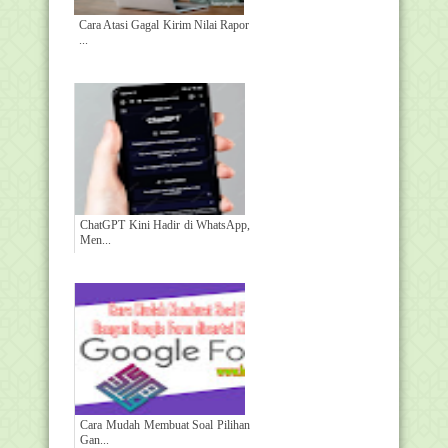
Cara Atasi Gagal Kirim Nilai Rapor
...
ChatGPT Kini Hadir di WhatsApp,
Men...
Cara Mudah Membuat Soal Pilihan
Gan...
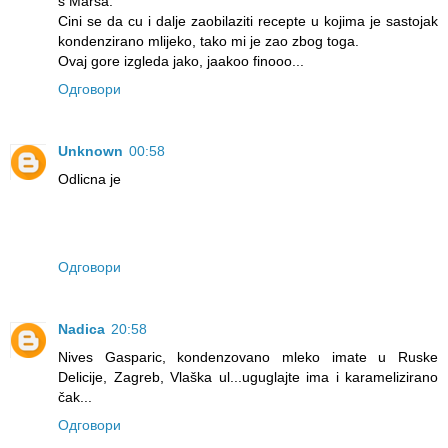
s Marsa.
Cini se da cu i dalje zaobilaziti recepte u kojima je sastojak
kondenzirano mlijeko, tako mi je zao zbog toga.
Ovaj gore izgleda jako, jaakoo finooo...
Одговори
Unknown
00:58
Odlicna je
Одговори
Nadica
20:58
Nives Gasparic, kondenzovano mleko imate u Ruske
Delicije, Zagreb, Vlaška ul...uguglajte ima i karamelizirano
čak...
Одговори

────────

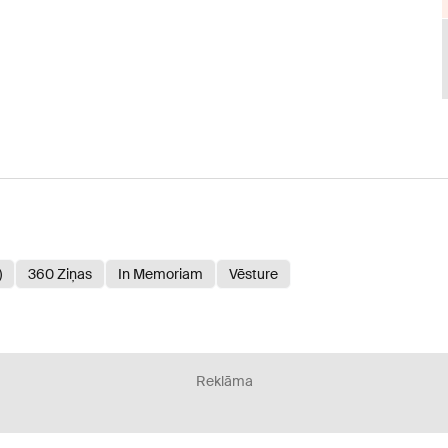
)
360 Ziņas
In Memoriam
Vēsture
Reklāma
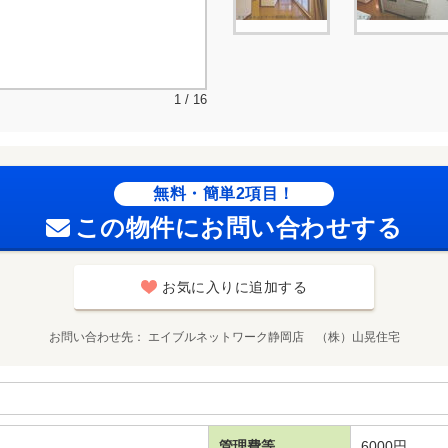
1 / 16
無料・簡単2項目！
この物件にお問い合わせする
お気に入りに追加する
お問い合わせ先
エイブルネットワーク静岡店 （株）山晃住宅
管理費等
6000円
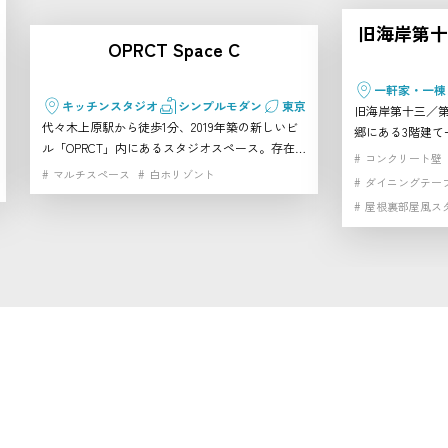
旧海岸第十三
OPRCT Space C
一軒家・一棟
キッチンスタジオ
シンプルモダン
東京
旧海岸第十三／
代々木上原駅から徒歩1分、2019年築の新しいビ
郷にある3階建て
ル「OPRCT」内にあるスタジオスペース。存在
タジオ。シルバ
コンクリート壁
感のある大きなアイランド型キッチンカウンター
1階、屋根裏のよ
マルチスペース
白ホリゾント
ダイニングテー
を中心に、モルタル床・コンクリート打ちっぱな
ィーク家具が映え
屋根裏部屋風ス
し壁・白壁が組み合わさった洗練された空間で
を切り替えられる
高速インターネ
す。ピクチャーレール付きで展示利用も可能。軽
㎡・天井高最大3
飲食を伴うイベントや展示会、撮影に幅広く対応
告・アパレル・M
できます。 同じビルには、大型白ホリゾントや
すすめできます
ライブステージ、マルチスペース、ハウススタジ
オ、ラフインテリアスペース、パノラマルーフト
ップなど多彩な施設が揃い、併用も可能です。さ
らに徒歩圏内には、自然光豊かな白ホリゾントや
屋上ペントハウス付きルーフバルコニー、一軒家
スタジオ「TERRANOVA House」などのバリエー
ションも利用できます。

────────

- [Task prompt]: Of the entries listed above, reproduce only the lines starting at the line containing "らに徒歩圏内には、自然光豊かな白ホリゾントや" and ending at the line containing "ションも利用できます。". Include both, exactly as they stand.

- [Output for this task]:
らに徒歩圏内には、自然光豊かな白ホリゾントや
屋上ペントハウス付きルーフバルコニー、一軒家
スタジオ「TERRANOVA House」などのバリエー
ションも利用できます。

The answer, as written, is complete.